### [Supplied records]
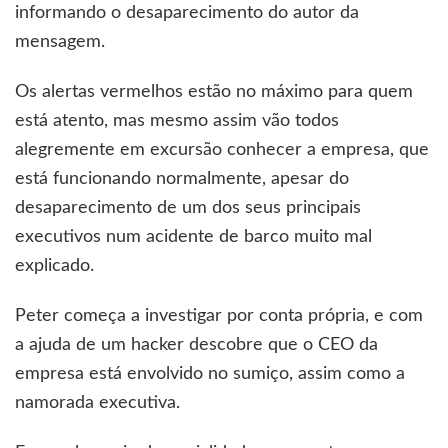
informando o desaparecimento do autor da
mensagem.
Os alertas vermelhos estão no máximo para quem
está atento, mas mesmo assim vão todos
alegremente em excursão conhecer a empresa, que
está funcionando normalmente, apesar do
desaparecimento de um dos seus principais
executivos num acidente de barco muito mal
explicado.
Peter começa a investigar por conta própria, e com
a ajuda de um hacker descobre que o CEO da
empresa está envolvido no sumiço, assim como a
namorada executiva.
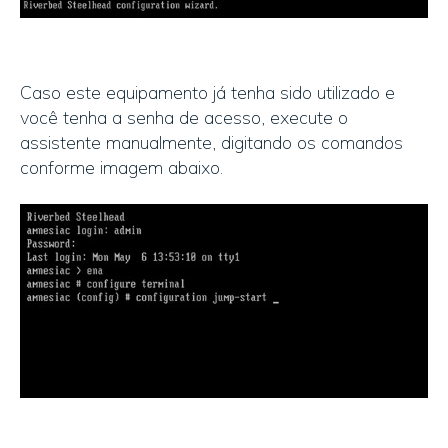
Caso este equipamento já tenha sido utilizado e
você tenha a senha de acesso, execute o
assistente manualmente, digitando os comandos
conforme imagem abaixo.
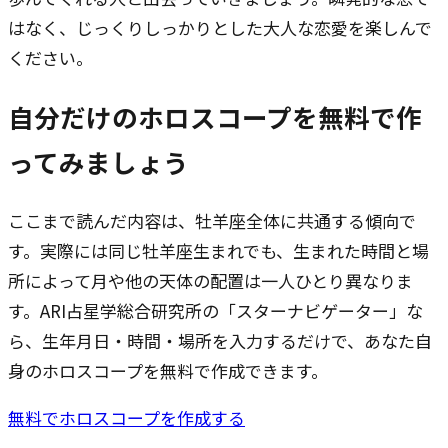
はなく、じっくりしっかりとした大人な恋愛を楽しんで
ください。
自分だけのホロスコープを無料で作
ってみましょう
ここまで読んだ内容は、牡羊座全体に共通する傾向で
す。実際には同じ牡羊座生まれでも、生まれた時間と場
所によって月や他の天体の配置は一人ひとり異なりま
す。ARI占星学総合研究所の「スターナビゲーター」な
ら、生年月日・時間・場所を入力するだけで、あなた自
身のホロスコープを無料で作成できます。
無料でホロスコープを作成する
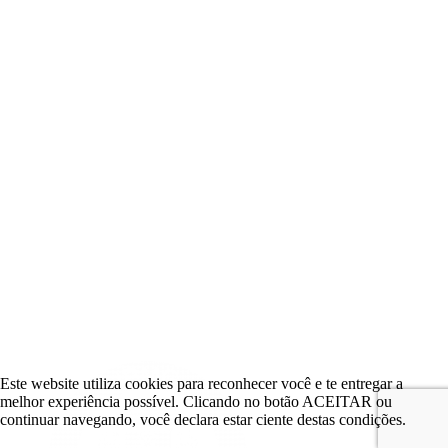
Este website utiliza cookies para reconhecer você e te entregar a
melhor experiência possível. Clicando no botão ACEITAR ou
continuar navegando, você declara estar ciente destas condições.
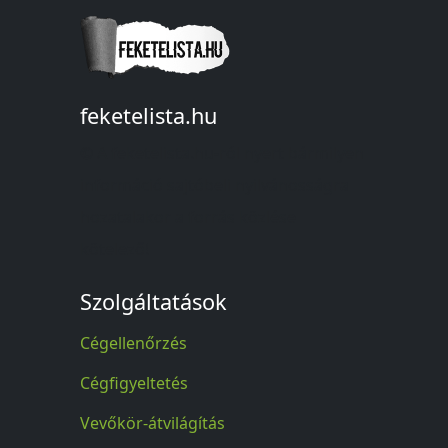
feketelista.hu
© A feketelista.hu-ról nyert bármilyen
információ sajtóbeli nyilvánosságra
hozatalakor a forrás közlése
kötelező!
Szolgáltatások
Cégellenőrzés
Cégfigyeltetés
Vevőkör-átvilágítás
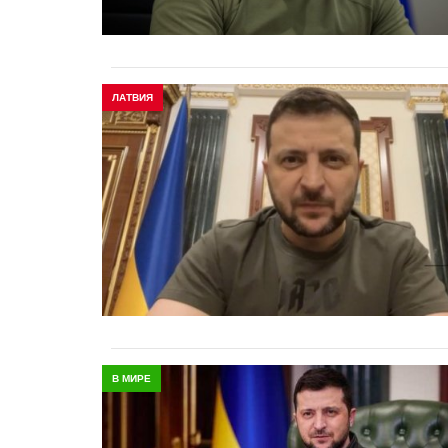
ЛАТВИЯ
В МИРЕ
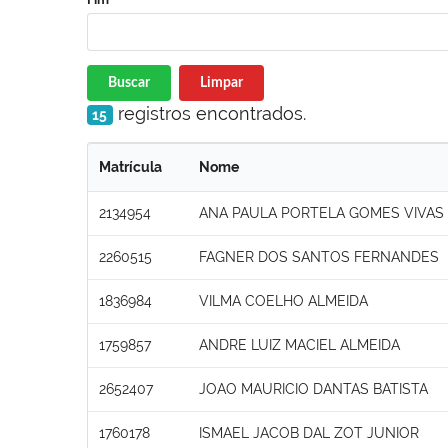
Buscar
Limpar
registros encontrados.
15
Matrícula
Nome
2134954
ANA PAULA PORTELA GOMES VIVAS
2260515
FAGNER DOS SANTOS FERNANDES
1836984
VILMA COELHO ALMEIDA
1759857
ANDRE LUIZ MACIEL ALMEIDA
2652407
JOAO MAURICIO DANTAS BATISTA
1760178
ISMAEL JACOB DAL ZOT JUNIOR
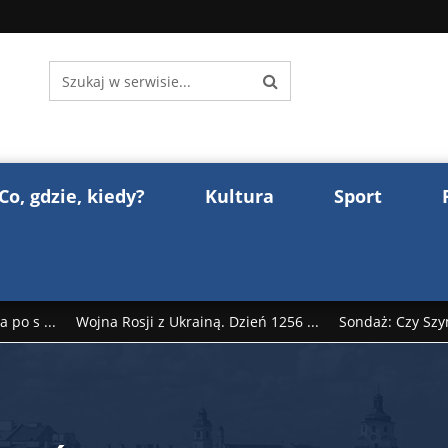
Co, gdzie, kiedy?
Kultura
Sport
 po s ...
Wojna Rosji z Ukrainą. Dzień 1256 ...
Sondaż: Czy Szy
rump reaguje na słowa Dmitrija Miedwiediew ...
Donald Trump z
śl ...
Polak premierem Litwy? Robert Duchniewicz na krótk ...
zy TV ...
ABW zatrzymała szpiega. „Dopadniemy każdego. Racze .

### [Exercise instructions]
Please copy exactly the lines from the one that contains "Donald Trump z" up to and including the final line of the listing above.

### [Finished task]
Donald Trump z
śl ...
Polak premierem Litwy? Robert Duchniewicz na krótk ...
zy TV ...
ABW zatrzymała szpiega. „Dopadniemy każdego. Racze .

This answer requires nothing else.